In 1938, the Japanese scientist left a prestigious career to cultivate without plowing, fertilizing, or spraying on the island of Shikoku. Betting on clover and straw, he created natural farming, which today serves as the basis for a program that already reaches 1.76 million producers in India.
Japan called him a fool for using clover and straw instead of fertilizer, but 40 years later, Masanobu Fukuoka’s fields equaled the most productive farms in the country, and the book he wrote was translated into more than 25 languages. The story began with a radical decision and spanned four decades of skepticism before becoming a global reference.

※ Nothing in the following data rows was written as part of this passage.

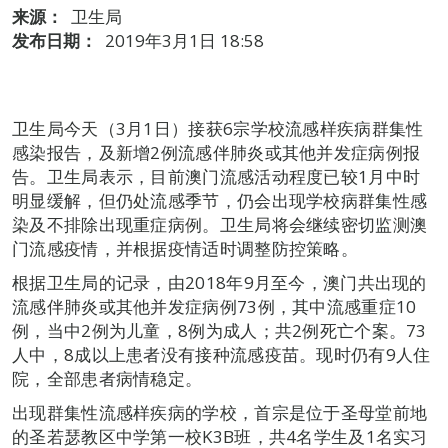
来源：
卫生局
发布日期：
2019年3月1日 18:58
卫生局今天（3月1日）接获6宗学校流感样疾病群集性
感染报告，及新增2例流感伴肺炎或其他并发症病例报
告。卫生局表示，目前澳门流感活动程度已较1月中时
明显缓解，但仍处流感季节，仍会出现学校病群集性感
染及不排除出现重症病例。卫生局将会继续密切监测澳
门流感疫情，并根据疫情适时调整防控策略。
根据卫生局的记录，由2018年9月至今，澳门共出现的
流感伴肺炎或其他并发症病例73例，其中流感重症10
例，当中2例为儿童，8例为成人；共2例死亡个案。73
人中，8成以上患者没有接种流感疫苗。现时仍有9人住
院，全部患者病情稳定。
出现群集性流感样疾病的学校，首宗是位于圣母堂前地
的圣若瑟教区中学第一校K3B班，共4名学生及1名实习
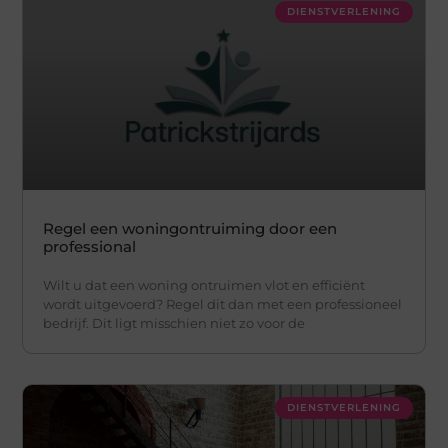
DIENSTVERLENING
Regel een woningontruiming door een
professional
Wilt u dat een woning ontruimen vlot en efficiënt
wordt uitgevoerd? Regel dit dan met een professioneel
bedrijf. Dit ligt misschien niet zo voor de
DIENSTVERLENING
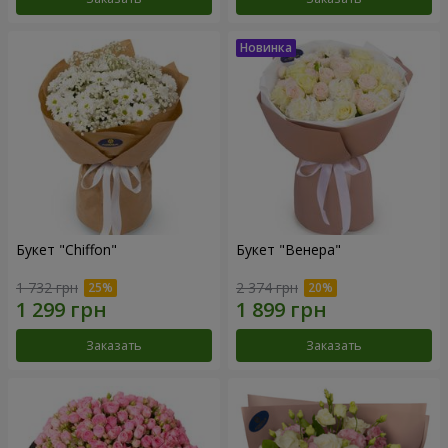
Букет "Chiffon"
Букет "Венера"
1 732 грн
2 374 грн
Заказать
Заказать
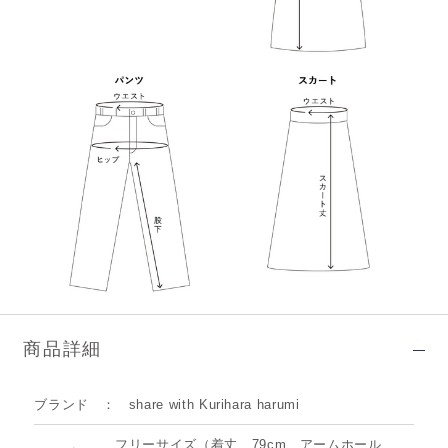
商品詳細
ブランド
share with Kurihara harumi
フリーサイズ（着丈…79cm、アームホール…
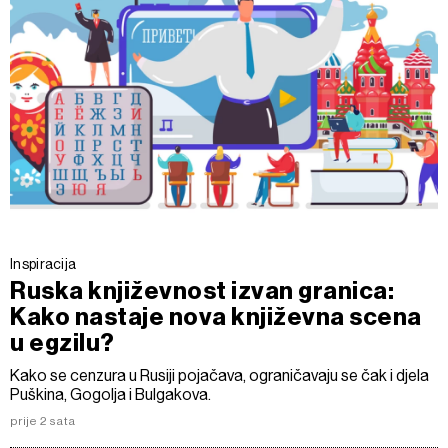
Inspiracija
Ruska književnost izvan granica:
Kako nastaje nova književna scena
u egzilu?
Kako se cenzura u Rusiji pojačava, ograničavaju se čak i djela
Puškina, Gogolja i Bulgakova.
prije 2 sata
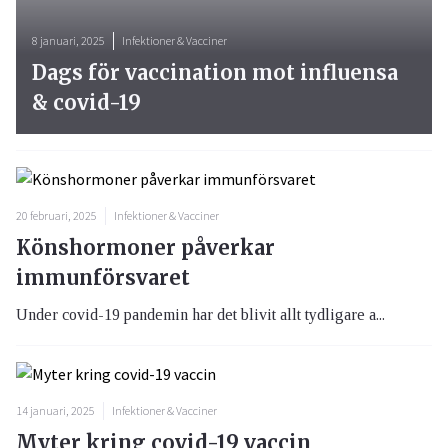
8 januari, 2025
Infektioner & Vacciner
Dags för vaccination mot influensa
& covid-19
20 februari, 2025
Infektioner & Vacciner
Könshormoner påverkar
immunförsvaret
Under covid-19 pandemin har det blivit allt tydligare a...
14 januari, 2025
Infektioner & Vacciner
Myter kring covid-19 vaccin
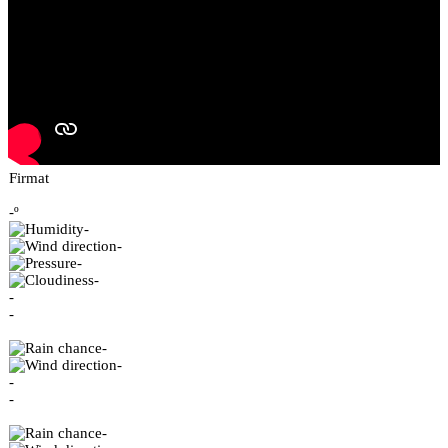
Firmat
-º
-
-
-
-
-
-
-
-
-
-
-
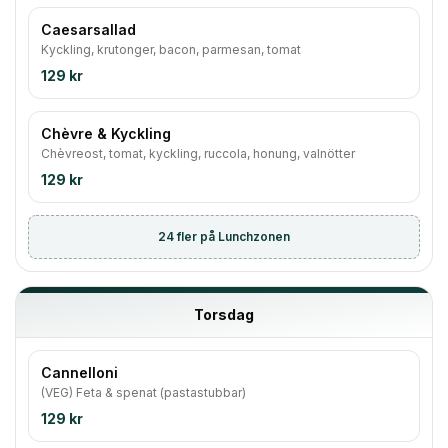
Caesarsallad
Kyckling, krutonger, bacon, parmesan, tomat
129 kr
Chèvre & Kyckling
Chèvreost, tomat, kyckling, ruccola, honung, valnötter
129 kr
24
fler på Lunchzonen
Torsdag
Cannelloni
(VEG) Feta & spenat (pastastubbar)
129 kr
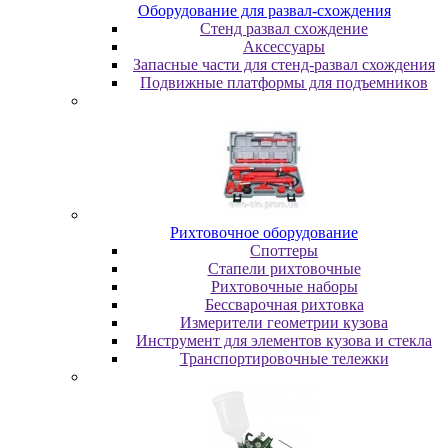
Oбopудoвaниe для paзвaл-cxoждeния
Cтeнд paзвaл cxoждeниe
Аксессуары
Запасные части для стенд-развал схождения
Пoдвижныe плaтфopмы для пoдъeмникoв
Pиxтoвoчнoe oбopудoвaниe
Cпoттepы
Cтaпeли pиxтoвoчныe
Pиxтoвoчныe нaбopы
Бeccвapoчнaя pиxтoвкa
Измepитeли гeoмeтpии кузoвa
Инcтpумeнт для элeмeнтoв кузoвa и cтeклa
Транспортировочные тележки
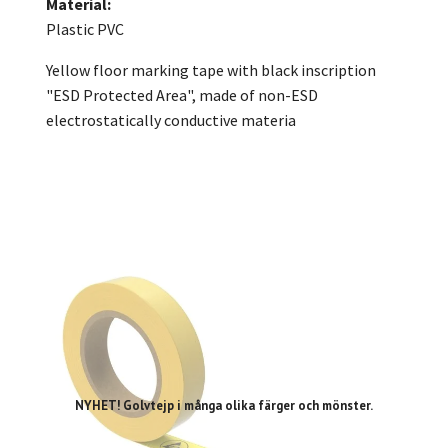
Material:
Plastic PVC
Yellow floor marking tape with black inscription
"ESD Protected Area", made of non-ESD
electrostatically conductive materia
NYHET! Golvtejp i många olika färger och mönster.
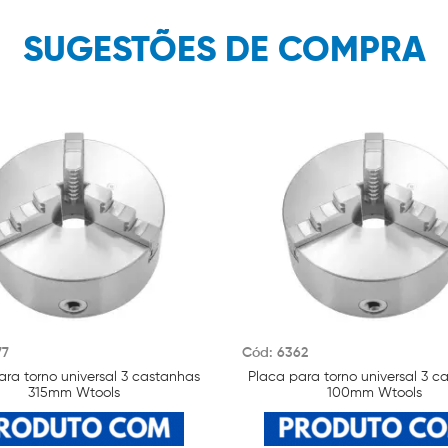
SUGESTÕES DE COMPRA
77
Cód: 6362
ara torno universal 3 castanhas
Placa para torno universal 3 c
315mm Wtools
100mm Wtools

In 1938, after surviving a nearly fatal pneumonia, the young plant scientist left one of Japan’s most prestigious agricultural research careers. According to information from the portal kkbooks and information from the portal apcnf, he took a train back to his father’s tangerine orchard on the island of Shikoku, determined to produce food by doing almost nothing, without plowing, without fertilizers, without pesticides, without weeding, and without flooding the rice fields. While Japan adopted chemical fertilizers, pesticides, and mechanization, Fukuoka removed everything and built a system based on ecological processes, later named natural farming. The book that gathered these ideas became a reference, and today, the principles support a verified program in the Indian state of Andhra Pradesh that reaches 1.76 million farmers.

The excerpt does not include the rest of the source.